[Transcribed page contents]
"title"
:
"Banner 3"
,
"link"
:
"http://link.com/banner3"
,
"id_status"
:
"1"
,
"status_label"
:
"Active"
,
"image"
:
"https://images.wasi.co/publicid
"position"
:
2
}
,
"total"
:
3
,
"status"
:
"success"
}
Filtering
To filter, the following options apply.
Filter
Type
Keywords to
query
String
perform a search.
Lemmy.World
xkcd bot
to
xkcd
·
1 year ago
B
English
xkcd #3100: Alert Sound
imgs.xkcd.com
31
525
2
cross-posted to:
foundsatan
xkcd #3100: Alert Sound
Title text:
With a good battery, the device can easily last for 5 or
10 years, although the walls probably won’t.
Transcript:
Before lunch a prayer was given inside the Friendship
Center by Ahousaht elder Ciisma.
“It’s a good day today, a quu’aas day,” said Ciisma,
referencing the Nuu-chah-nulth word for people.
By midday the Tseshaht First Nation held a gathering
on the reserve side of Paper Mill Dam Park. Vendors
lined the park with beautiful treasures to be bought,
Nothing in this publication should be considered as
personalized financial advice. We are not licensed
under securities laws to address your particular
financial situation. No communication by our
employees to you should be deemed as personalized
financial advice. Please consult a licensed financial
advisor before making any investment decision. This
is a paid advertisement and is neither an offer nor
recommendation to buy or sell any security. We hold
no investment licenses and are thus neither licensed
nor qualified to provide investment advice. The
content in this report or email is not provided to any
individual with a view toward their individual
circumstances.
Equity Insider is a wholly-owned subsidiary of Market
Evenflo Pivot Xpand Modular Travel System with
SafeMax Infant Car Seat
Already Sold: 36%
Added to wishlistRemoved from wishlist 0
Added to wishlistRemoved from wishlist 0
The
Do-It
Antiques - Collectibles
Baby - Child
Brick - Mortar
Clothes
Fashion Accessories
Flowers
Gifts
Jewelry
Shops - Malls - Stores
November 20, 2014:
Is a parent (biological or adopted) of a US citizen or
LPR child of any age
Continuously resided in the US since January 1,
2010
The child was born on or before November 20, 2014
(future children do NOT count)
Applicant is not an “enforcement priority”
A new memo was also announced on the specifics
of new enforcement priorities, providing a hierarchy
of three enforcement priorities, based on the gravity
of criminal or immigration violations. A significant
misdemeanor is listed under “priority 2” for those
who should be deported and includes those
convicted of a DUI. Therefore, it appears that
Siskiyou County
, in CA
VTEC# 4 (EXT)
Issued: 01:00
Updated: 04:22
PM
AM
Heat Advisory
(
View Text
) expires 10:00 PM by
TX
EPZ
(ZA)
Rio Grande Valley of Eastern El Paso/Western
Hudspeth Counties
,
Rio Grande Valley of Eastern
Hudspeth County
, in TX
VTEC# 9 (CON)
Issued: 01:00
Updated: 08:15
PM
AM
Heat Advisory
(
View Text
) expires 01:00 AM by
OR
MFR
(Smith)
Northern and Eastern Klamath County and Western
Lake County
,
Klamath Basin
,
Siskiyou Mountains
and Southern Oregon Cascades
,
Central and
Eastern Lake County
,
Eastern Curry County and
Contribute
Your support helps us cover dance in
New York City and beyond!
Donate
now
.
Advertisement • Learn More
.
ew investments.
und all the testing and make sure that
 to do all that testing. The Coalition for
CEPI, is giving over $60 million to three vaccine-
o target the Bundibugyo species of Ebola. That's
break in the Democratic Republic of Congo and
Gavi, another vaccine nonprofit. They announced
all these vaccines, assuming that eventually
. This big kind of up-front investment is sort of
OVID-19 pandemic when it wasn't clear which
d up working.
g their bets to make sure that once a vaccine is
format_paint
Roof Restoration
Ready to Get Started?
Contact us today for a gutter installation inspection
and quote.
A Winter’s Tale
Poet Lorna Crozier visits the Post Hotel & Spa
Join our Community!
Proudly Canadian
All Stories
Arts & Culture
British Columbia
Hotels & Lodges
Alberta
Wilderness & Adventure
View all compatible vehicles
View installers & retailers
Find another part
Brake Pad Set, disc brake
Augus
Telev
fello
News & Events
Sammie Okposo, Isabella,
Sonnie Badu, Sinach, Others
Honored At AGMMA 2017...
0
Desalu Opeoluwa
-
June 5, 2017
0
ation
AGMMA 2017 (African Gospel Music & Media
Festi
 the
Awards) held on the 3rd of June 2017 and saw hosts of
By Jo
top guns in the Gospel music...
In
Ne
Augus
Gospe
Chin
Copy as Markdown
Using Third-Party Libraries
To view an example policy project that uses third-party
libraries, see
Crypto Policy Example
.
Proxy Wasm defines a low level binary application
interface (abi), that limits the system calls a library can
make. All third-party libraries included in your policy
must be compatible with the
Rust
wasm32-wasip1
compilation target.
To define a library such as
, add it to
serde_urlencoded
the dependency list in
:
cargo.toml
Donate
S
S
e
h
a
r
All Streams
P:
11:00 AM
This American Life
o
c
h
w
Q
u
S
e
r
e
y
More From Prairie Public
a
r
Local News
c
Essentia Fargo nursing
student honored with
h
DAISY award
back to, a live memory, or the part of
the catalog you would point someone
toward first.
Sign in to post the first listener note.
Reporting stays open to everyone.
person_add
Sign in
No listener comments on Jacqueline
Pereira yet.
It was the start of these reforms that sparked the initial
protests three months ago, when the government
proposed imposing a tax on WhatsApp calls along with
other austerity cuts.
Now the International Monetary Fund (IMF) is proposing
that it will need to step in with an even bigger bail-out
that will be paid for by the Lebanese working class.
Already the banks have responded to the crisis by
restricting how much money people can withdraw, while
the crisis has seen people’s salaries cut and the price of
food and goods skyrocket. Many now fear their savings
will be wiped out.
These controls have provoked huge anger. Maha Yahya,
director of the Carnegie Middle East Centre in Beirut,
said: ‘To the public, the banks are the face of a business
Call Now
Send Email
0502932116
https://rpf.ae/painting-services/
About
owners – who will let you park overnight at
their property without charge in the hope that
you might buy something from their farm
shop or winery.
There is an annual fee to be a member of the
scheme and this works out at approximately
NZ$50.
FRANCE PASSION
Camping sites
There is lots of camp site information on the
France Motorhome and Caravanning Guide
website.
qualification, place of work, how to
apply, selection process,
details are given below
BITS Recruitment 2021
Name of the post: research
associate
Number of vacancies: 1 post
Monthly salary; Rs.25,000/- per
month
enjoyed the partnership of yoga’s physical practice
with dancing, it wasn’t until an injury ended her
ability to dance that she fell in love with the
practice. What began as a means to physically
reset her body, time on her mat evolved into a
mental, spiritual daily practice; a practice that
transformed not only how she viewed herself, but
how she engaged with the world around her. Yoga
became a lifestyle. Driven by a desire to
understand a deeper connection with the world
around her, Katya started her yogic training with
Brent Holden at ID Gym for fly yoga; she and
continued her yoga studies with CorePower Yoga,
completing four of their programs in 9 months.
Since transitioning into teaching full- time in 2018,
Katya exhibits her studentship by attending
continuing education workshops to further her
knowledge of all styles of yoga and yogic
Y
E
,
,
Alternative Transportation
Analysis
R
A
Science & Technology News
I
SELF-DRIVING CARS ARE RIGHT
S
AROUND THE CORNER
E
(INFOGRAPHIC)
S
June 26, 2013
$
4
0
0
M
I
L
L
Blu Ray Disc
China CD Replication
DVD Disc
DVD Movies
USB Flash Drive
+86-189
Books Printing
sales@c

Exercise instructions ▸ Output every entry exactly.

Solution ▸
"title"
:
"Banner 3"
,
"link"
:
"http://link.com/banner3"
,
"id_status"
:
"1"
,
"status_label"
:
"Active"
,
"image"
:
"https://images.wasi.co/publicid
"position"
:
2
}
,
"total"
:
3
,
"status"
:
"success"
}
Filtering
To filter, the following options apply.
Filter
Type
Keywords to
query
String
perform a search.
Lemmy.World
xkcd bot
to
xkcd
·
1 year ago
B
English
xkcd #3100: Alert Sound
imgs.xkcd.com
31
525
2
cross-posted to:
foundsatan
xkcd #3100: Alert Sound
Title text:
With a good battery, the device can easily last for 5 or
10 years, although the walls probably won’t.
Transcript:
Before lunch a prayer was given inside the Friendship
Center by Ahousaht elder Ciisma.
“It’s a good day today, a quu’aas day,” said Ciisma,
referencing the Nuu-chah-nulth word for people.
By midday the Tseshaht First Nation held a gathering
on the reserve side of Paper Mill Dam Park. Vendors
lined the park with beautiful treasures to be bought,
Nothing in this publication should be considered as
personalized financial advice. We are not licensed
under securities laws to address your particular
financial situation. No communication by our
employees to you should be deemed as personalized
financial advice. Please consult a licensed financial
advisor before making any investment decision. This
is a paid advertisement and is neither an offer nor
recommendation to buy or sell any security. We hold
no investment licenses and are thus neither licensed
nor qualified to provide investment advice. The
content in this report or email is not provided to any
individual with a view toward their individual
circumstances.
Equity Insider is a wholly-owned subsidiary of Market
Evenflo Pivot Xpand Modular Travel System with
SafeMax Infant Car Seat
Already Sold: 36%
Added to wishlistRemoved from wishlist 0
Added to wishlistRemoved from wishlist 0
The
Do-It
Antiques - Collectibles
Baby - Child
Brick - Mortar
Clothes
Fashion Accessories
Flowers
Gifts
Jewelry
Shops - Malls - Stores
November 20, 2014:
Is a parent (biological or adopted) of a US citizen or
LPR child of any age
Continuously resided in the US since January 1,
2010
The child was born on or before November 20, 2014
(future children do NOT count)
Applicant is not an “enforcement priority”
A new memo was also announced on the specifics
of new enforcement priorities, providing a hierarchy
of three enforcement priorities, based on the gravity
of criminal or immigration violations. A significant
misdemeanor is listed under “priority 2” for those
who should be deported and includes those
convicted of a DUI. Therefore, it appears that
Siskiyou County
, in CA
VTEC# 4 (EXT)
Issued: 01:00
Updated: 04:22
PM
AM
Heat Advisory
(
View Text
) expires 10:00 PM by
TX
EPZ
(ZA)
Rio Grande Valley of Eastern El Paso/Western
Hudspeth Counties
,
Rio Grande Valley of Eastern
Hudspeth County
, in TX
VTEC# 9 (CON)
Issued: 01:00
Updated: 08:15
PM
AM
Heat Advisory
(
View Text
) expires 01:00 AM by
OR
MFR
(Smith)
Northern and Eastern Klamath County and Western
Lake County
,
Klamath Basin
,
Siskiyou Mountains
and Southern Oregon Cascades
,
Central and
Eastern Lake County
,
Eastern Curry County and
Contribute
Your support helps us cover dance in
New York City and beyond!
Donate
now
.
Advertisement • Learn More
.
ew investments.
und all the testing and make sure that
 to do all that testing. The Coalition for
CEPI, is giving over $60 million to three vaccine-
o target the Bundibugyo species of Ebola. That's
break in the Democratic Republic of Congo and
Gavi, another vaccine nonprofit. They announced
all these vaccines, assuming that eventually
. This big kind of up-front investment is sort of
OVID-19 pandemic when it wasn't clear which
d up working.
g their bets to make sure that once a vaccine is
format_paint
Roof Restoration
Ready to Get Started?
Contact us today for a gutter installation inspection
and quote.
A Winter’s Tale
Poet Lorna Crozier visits the Post Hotel & Spa
Join our Community!
Proudly Canadian
All Stories
Arts & Culture
British Columbia
Hotels & Lodges
Alberta
Wilderness & Adventure
View all compatible vehicles
View installers & retailers
Find another part
Brake Pad Set, disc brake
Augus
Telev
fello
News & Events
Sammie Okposo, Isabella,
Sonnie Badu, Sinach, Others
Honored At AGMMA 2017...
0
Desalu Opeoluwa
-
June 5, 2017
0
ation
AGMMA 2017 (African Gospel Music & Media
Festi
 the
Awards) held on the 3rd of June 2017 and saw hosts of
By Jo
top guns in the Gospel music...
In
Ne
Augus
Gospe
Chin
Copy as Markdown
Using Third-Party Libraries
To view an example policy project that uses third-party
libraries, see
Crypto Policy Example
.
Proxy Wasm defines a low level binary application
interface (abi), that limits the system calls a library can
make. All third-party libraries included in your policy
must be compatible with the
Rust
wasm32-wasip1
compilation target.
To define a library such as
, add it to
serde_urlencoded
the dependency list in
:
cargo.toml
Donate
S
S
e
h
a
r
All Streams
P:
11:00 AM
This American Life
o
c
h
w
Q
u
S
e
r
e
y
More From Prairie Public
a
r
Local News
c
Essentia Fargo nursing
student honored with
h
DAISY award
back to, a live memory, or the part of
the catalog you would point someone
toward first.
Sign in to post the first listener note.
Reporting stays open to everyone.
person_add
Sign in
No listener comments on Jacqueline
Pereira yet.
It was the start of these reforms that sparked the initial
protests three months ago, when the government
proposed imposing a tax on WhatsApp calls along with
other austerity cuts.
Now the International Monetary Fund (IMF) is proposing
that it will need to step in with an even bigger bail-out
that will be paid for by the Lebanese working class.
Already the banks have responded to the crisis by
restricting how much money people can withdraw, while
the crisis has seen people’s salaries cut and the price of
food and goods skyrocket. Many now fear their savings
will be wiped out.
These controls have provoked huge anger. Maha Yahya,
director of the Carnegie Middle East Centre in Beirut,
said: ‘To the public, the banks are the face of a business
Call Now
Send Email
0502932116
https://rpf.ae/painting-services/
About
owners – who will let you park overnight at
their property without charge in the hope that
you might buy something from their farm
shop or winery.
There is an annual fee to be a member of the
scheme and this works out at approximately
NZ$50.
FRANCE PASSION
Camping sites
There is lots of camp site information on the
France Motorhome and Caravanning Guide
website.
qualification, place of work, how to
apply, selection process,
details are given below
BITS Recruitment 2021
Name of the post: research
associate
Number of vacancies: 1 post
Monthly salary; Rs.25,000/- per
month
enjoyed the partnership of yoga’s physical practice
with dancing, it wasn’t until an injury ended her
ability to dance that she fell in love with the
practice. What began as a means to physically
reset her body, time on her mat evolved into a
mental, spiritual daily practice; a practice that
transformed not only how she viewed herself, but
how she engaged with the world around her. Yoga
became a lifestyle. Driven by a desire to
understand a deeper connection with the world
around her, Katya started her yogic training with
Brent Holden at ID Gym for fly yoga; she and
continued her yoga studies with CorePower Yoga,
completing four of their programs in 9 months.
Since transitioning into teaching full- time in 2018,
Katya exhibits her studentship by attending
continuing education workshops to further her
knowledge of all styles of yoga and yogic
Y
E
,
,
Alternative Transportation
Analysis
R
A
Science & Technology News
I
SELF-DRIVING CARS ARE RIGHT
S
AROUND THE CORNER
E
(INFOGRAPHIC)
S
June 26, 2013
$
4
0
0
M
I
L
L
Blu Ray Disc
China CD Replication
DVD Disc
DVD Movies
USB Flash Drive
+86-189
Books Printing
sales@c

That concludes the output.